* _About this exercise_: Could you reproduce, from the records below, everything from the line with "Muzyka alternatywna" down to the line with "amos cookies", keeping both of those lines and changing nothing?

* _Provided entries_:
◇ ◇ ◇ ◇
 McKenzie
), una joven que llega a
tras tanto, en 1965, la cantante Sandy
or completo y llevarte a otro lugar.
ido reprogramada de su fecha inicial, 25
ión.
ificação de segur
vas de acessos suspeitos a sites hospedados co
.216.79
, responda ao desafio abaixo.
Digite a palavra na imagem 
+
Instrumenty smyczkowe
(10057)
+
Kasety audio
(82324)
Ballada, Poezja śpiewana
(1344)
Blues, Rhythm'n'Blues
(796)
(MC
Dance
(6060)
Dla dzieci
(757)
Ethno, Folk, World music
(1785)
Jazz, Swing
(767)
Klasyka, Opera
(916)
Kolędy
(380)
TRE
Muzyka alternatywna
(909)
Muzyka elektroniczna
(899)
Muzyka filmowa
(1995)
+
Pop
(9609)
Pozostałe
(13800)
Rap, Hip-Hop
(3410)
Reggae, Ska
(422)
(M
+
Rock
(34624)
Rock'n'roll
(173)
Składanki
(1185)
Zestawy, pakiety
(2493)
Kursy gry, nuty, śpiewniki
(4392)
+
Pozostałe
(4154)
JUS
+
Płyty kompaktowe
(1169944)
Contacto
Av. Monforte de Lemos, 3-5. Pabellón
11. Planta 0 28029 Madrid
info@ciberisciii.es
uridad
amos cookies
◇ ◇ ◇ ◇
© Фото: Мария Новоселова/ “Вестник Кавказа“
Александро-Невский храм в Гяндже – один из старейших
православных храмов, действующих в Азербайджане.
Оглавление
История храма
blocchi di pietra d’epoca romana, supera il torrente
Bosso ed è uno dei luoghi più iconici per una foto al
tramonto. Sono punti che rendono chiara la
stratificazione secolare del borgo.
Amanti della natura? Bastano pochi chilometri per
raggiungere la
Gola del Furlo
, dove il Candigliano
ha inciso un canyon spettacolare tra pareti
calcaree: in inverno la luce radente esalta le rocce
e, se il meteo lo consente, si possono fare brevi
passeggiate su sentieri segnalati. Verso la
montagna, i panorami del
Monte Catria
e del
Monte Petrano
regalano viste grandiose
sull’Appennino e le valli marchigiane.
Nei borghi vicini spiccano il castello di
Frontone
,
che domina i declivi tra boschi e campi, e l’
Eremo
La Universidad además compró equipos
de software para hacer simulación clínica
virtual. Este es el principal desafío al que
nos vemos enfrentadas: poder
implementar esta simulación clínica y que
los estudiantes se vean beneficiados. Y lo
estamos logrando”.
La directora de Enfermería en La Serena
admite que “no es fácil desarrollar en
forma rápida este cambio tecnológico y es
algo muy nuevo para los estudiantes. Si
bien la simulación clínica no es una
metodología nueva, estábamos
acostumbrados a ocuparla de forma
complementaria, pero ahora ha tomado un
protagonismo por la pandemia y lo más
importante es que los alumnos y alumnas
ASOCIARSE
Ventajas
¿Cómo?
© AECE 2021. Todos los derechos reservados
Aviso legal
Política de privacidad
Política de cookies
◇ ◇ ◇ ◇
* _Result_:
Muzyka alternatywna
(909)
Muzyka elektroniczna
(899)
Muzyka filmowa
(1995)
+
Pop
(9609)
Pozostałe
(13800)
Rap, Hip-Hop
(3410)
Reggae, Ska
(422)
(M
+
Rock
(34624)
Rock'n'roll
(173)
Składanki
(1185)
Zestawy, pakiety
(2493)
Kursy gry, nuty, śpiewniki
(4392)
+
Pozostałe
(4154)
JUS
+
Płyty kompaktowe
(1169944)
Contacto
Av. Monforte de Lemos, 3-5. Pabellón
11. Planta 0 28029 Madrid
info@ciberisciii.es
uridad
amos cookies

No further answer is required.